__Assignment__. Would it be possible to copy exactly the lines from the one containing "Asegúrate de cuáles" to the end of the entries, including both and nothing else?

[Source records]

+--

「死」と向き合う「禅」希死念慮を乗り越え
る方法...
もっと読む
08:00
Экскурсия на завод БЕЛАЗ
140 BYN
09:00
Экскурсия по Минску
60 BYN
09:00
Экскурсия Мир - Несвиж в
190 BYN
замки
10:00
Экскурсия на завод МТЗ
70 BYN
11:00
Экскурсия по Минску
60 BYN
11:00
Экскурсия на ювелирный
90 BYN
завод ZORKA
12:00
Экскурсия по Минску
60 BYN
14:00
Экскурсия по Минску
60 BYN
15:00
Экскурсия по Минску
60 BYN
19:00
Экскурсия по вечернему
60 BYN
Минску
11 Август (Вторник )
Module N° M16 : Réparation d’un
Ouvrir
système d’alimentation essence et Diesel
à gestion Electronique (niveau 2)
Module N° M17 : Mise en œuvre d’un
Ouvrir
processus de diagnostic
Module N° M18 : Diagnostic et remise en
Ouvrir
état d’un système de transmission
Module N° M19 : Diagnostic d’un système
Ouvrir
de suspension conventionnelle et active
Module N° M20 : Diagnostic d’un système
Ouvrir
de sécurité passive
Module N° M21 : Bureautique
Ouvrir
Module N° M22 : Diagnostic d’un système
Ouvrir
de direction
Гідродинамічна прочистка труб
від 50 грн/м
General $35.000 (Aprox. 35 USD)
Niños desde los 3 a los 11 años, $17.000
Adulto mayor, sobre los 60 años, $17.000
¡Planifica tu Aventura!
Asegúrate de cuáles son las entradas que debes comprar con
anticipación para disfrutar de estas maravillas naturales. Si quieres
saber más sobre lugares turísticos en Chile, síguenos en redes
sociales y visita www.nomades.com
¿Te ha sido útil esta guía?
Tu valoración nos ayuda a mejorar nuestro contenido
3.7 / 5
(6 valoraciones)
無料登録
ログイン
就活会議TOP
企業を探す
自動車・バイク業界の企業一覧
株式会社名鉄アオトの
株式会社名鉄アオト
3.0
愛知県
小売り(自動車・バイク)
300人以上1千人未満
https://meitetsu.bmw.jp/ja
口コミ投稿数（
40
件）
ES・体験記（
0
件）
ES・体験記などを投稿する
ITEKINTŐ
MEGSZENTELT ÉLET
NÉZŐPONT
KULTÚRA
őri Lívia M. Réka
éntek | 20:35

+--

__Task response__.
Asegúrate de cuáles son las entradas que debes comprar con
anticipación para disfrutar de estas maravillas naturales. Si quieres
saber más sobre lugares turísticos en Chile, síguenos en redes
sociales y visita www.nomades.com
¿Te ha sido útil esta guía?
Tu valoración nos ayuda a mejorar nuestro contenido
3.7 / 5
(6 valoraciones)
無料登録
ログイン
就活会議TOP
企業を探す
自動車・バイク業界の企業一覧
株式会社名鉄アオトの
株式会社名鉄アオト
3.0
愛知県
小売り(自動車・バイク)
300人以上1千人未満
https://meitetsu.bmw.jp/ja
口コミ投稿数（
40
件）
ES・体験記（
0
件）
ES・体験記などを投稿する
ITEKINTŐ
MEGSZENTELT ÉLET
NÉZŐPONT
KULTÚRA
őri Lívia M. Réka
éntek | 20:35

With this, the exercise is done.